Let me give you an alternate example. There are roughly 700 million Europeans and roughly 300 million Americans. If I randomly picked one person out from this, gave you no other information and asked you where they came from, you'd have a 70% chance of guessing correctly by saying "Europe". If I told you that their first language was English, that they loved American football and baseball and hated soccer, and that their favourite TV show was Conan, and then asked you to guess where they came from, it would be hugely naive to ignore that information and still assume that they were probably European. Yes, it's entirely possible that there are Europeans who fall into all of those things, and I've not done a survey to find the exact percentage of each group that answer this description, but I'd be prepared to put a fair amount of money on the fact that there's a larger overall number of Americans who answer it than Europeans, so the smart guess would now be that they are American.
I think it still depends which school do you belong, Bayesian or frequentists.
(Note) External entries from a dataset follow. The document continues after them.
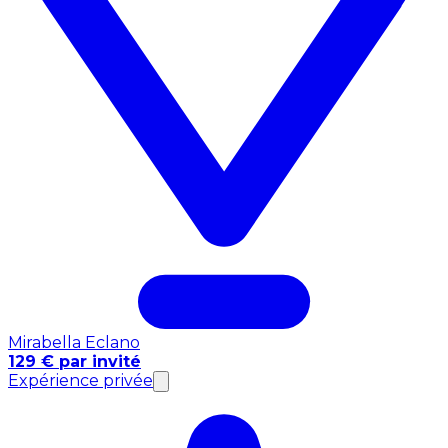
Mirabella Eclano
129 € par invité
Expérience privée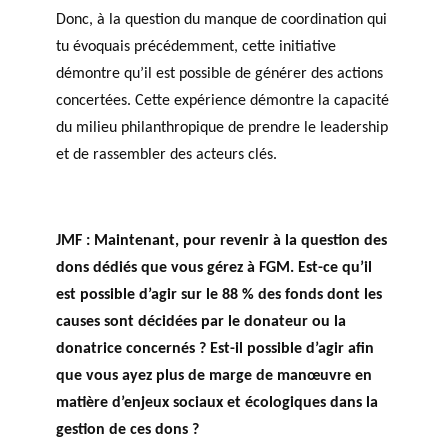
Donc, à la question du manque de coordination qui
tu évoquais précédemment, cette initiative
démontre qu’il est possible de générer des actions
concertées. Cette expérience démontre la capacité
du milieu philanthropique de prendre le leadership
et de rassembler des acteurs clés.
JMF :
Maintenant, pour revenir à la question des
dons dédiés que vous gérez à FGM. Est-ce qu’il
est possible d’agir sur le 88 % des fonds dont les
causes sont décidées par le donateur ou la
donatrice concernés ? Est-il possible d’agir afin
que vous ayez plus de marge de manœuvre en
matière d’enjeux sociaux et écologiques dans la
gestion de ces dons ?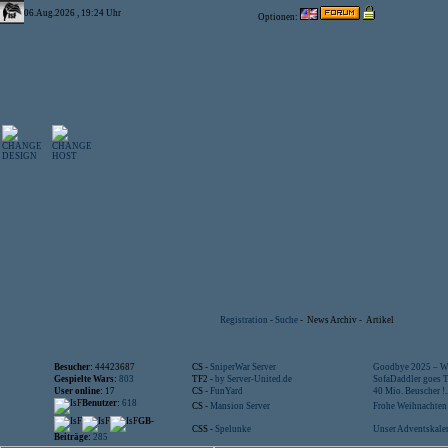
06.Aug.2026 , 19:24 Uhr
Optionen:
Registration
-
Suche
-
News Archiv
-
Artikel
Besucher:
44423687
CS -
SniperWar Server
Goodbye 2025 – Wi
Gespielte Wars:
803
TF2 -
by Server-United.de
SofaDaddler goes T.
User online:
17
CS -
FunYard
40 Mio. Beuscher !..
Benutzer:
618
CS -
Mansion Server
Frohe Weihnachten!
GB-
CSS -
Spelunke
Unser Adventskalen
Beiträge:
285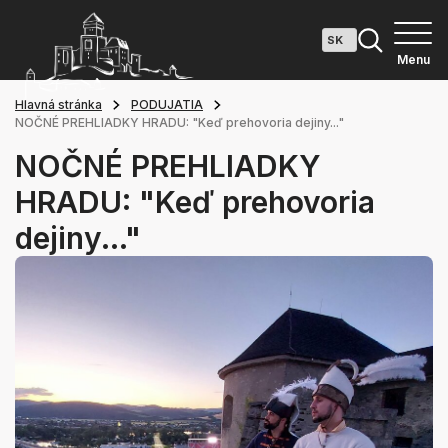
Menu
Hlavná stránka
PODUJATIA
NOČNÉ PREHLIADKY HRADU: "Keď prehovoria dejiny..."
NOČNÉ PREHLIADKY
HRADU: "Keď prehovoria
dejiny..."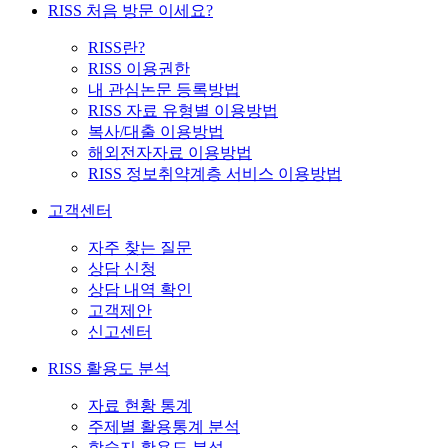
RISS 처음 방문 이세요?
RISS란?
RISS 이용권한
내 관심논문 등록방법
RISS 자료 유형별 이용방법
복사/대출 이용방법
해외전자자료 이용방법
RISS 정보취약계층 서비스 이용방법
고객센터
자주 찾는 질문
상담 신청
상담 내역 확인
고객제안
신고센터
RISS 활용도 분석
자료 현황 통계
주제별 활용통계 분석
학술지 활용도 분석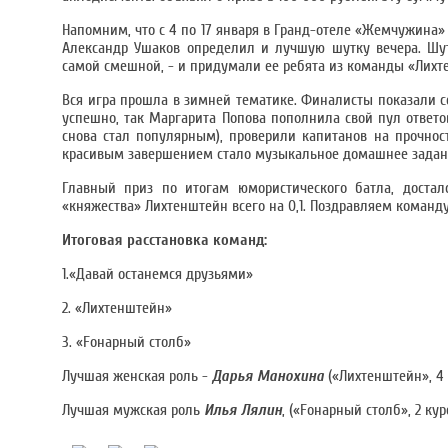
Напомним, что с 4 по 17 января в Гранд-отеле «Жемчужина»
Александр Ушаков определил и лучшую шутку вечера. Шутк
самой смешной, - и придумали ее ребята из команды «Лихт
Вся игра прошла в зимней тематике. Финалисты показали се
успешно, так Маргарита Попова пополнила свой пул ответов
снова стал популярным), проверили капитанов на прочнос
красивым завершением стало музыкальное домашнее задан
Главный приз по итогам юмористического батла, достал
«княжества» Лихтенштейн всего на 0,1. Поздравляем команд
Итоговая расстановка команд:
1.«Давай останемся друзьями»
2. «Лихтенштейн»
3. «Fонарный столб»
Лучшая женская роль -
Дарья Манохина
(«Лихтенштейн», 4 к
Лучшая мужская роль
Илья Лялин
, («Fонарный столб», 2 кур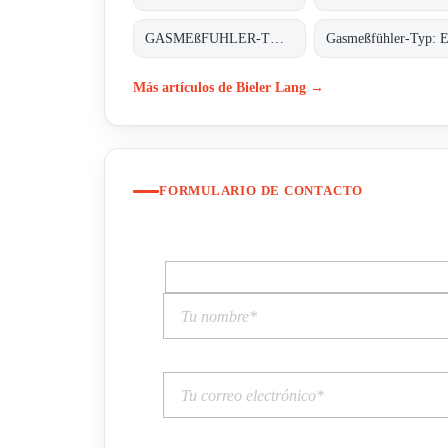
GASMEßFUHLER-TYP: EXDETECTOR HC 150
Más artículos de Bieler Lang →
FORMULARIO DE CONTACTO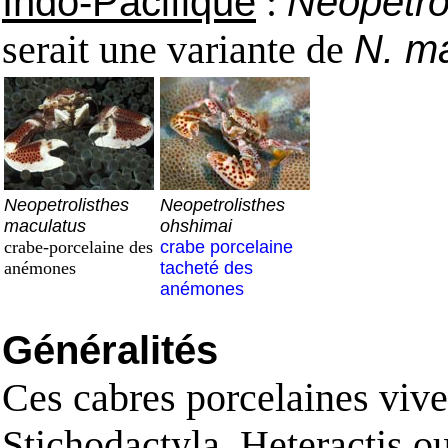
Indo-Pacifique
:
Neopetro
serait une variante de
N. m
Neopetrolisthes
Neopetrolisthes
maculatus
ohshimai
crabe-porcelaine des
crabe porcelaine
anémones
tacheté des
anémones
Généralités
Ces cabres porcelaines viv
Stichodactyla, Heteractis ou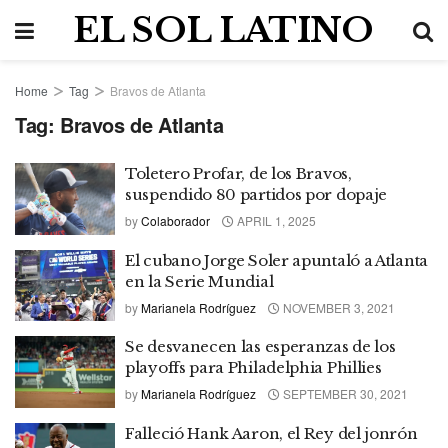
EL SOL LATINO
Home
Tag
Bravos de Atlanta
Tag:
Bravos de Atlanta
Toletero Profar, de los Bravos,
suspendido 80 partidos por dopaje
by
Colaborador
APRIL 1, 2025
El cubano Jorge Soler apuntaló a Atlanta
en la Serie Mundial
by
Marianela Rodríguez
NOVEMBER 3, 2021
Se desvanecen las esperanzas de los
playoffs para Philadelphia Phillies
by
Marianela Rodríguez
SEPTEMBER 30, 2021
Falleció Hank Aaron, el Rey del jonrón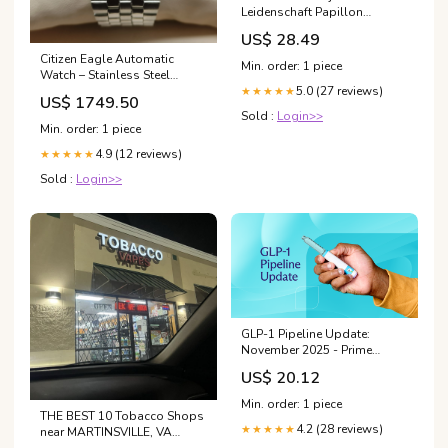
Leidenschaft Papillon
Moment
US$ 28.49
Citizen Eagle Automatic
Min. order: 1 piece
Watch – Stainless Steel
Automatic seiko luxury watch
5.0 (27 reviews)
★★★★★
US$ 1749.50
Sold :
Login>>
Min. order: 1 piece
4.9 (12 reviews)
★★★★★
Sold :
Login>>
GLP-1 Pipeline Update:
November 2025 - Prime
Therapeutics
US$ 20.12
Min. order: 1 piece
THE BEST 10 Tobacco Shops
4.2 (28 reviews)
★★★★★
near MARTINSVILLE, VA
24112 - Updated 2026 -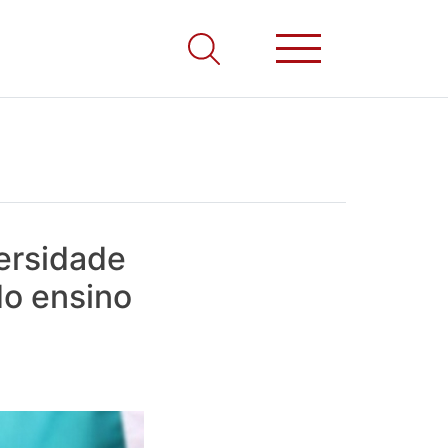
ersidade
do ensino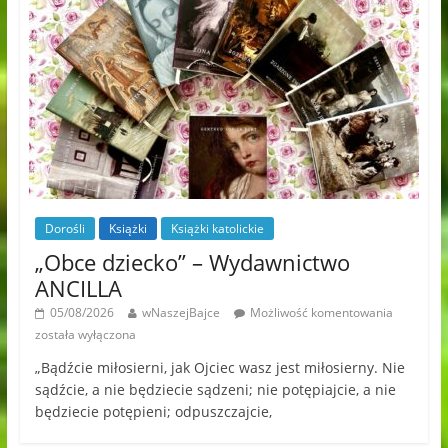
Dorośli
Książki
Książki katolickie
„Obce dziecko” – Wydawnictwo
ANCILLA
05/08/2026
wNaszejBajce
Możliwość komentowania
została wyłączona
„Bądźcie miłosierni, jak Ojciec wasz jest miłosierny. Nie
sądźcie, a nie będziecie sądzeni; nie potępiajcie, a nie
będziecie potępieni; odpuszczajcie,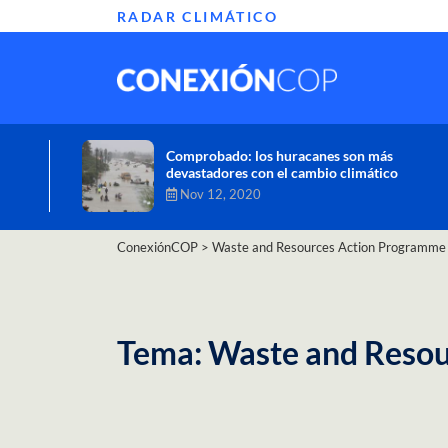
RADAR CLIMÁTICO
Informe de la ONU alerta sobre graves
efectos del cambio climático en África
Oct 26, 2020
ConexiónCOP
>
Waste and Resources Action Programme
Tema: Waste and Reso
A real frequntist may not assign a probability to a single instance of society! he is either an engineer or not!
And the killer mistake in # 2 is that he "He shows no interest in political and social issues" Now Law is inherently political (both big and small P's) even more so in the USA where Judges etc are elected.
I would bet good money that hes more likely an engineer than a lawyer.
(spoilers)
is only correct in a world where lawyers and engineers have all the same characteristics. That the sampled individual is a man will skew things all by itself.
Of the lawyers, approximately 40% will be women, whereas only 11% of the engineers. So our samplee could be one of 27 engineers or 42 lawyers - we've already bumped Peng from .3 to .39! That he likes math puzzles easily takes Peng to over .4, meaning the answer can't be A).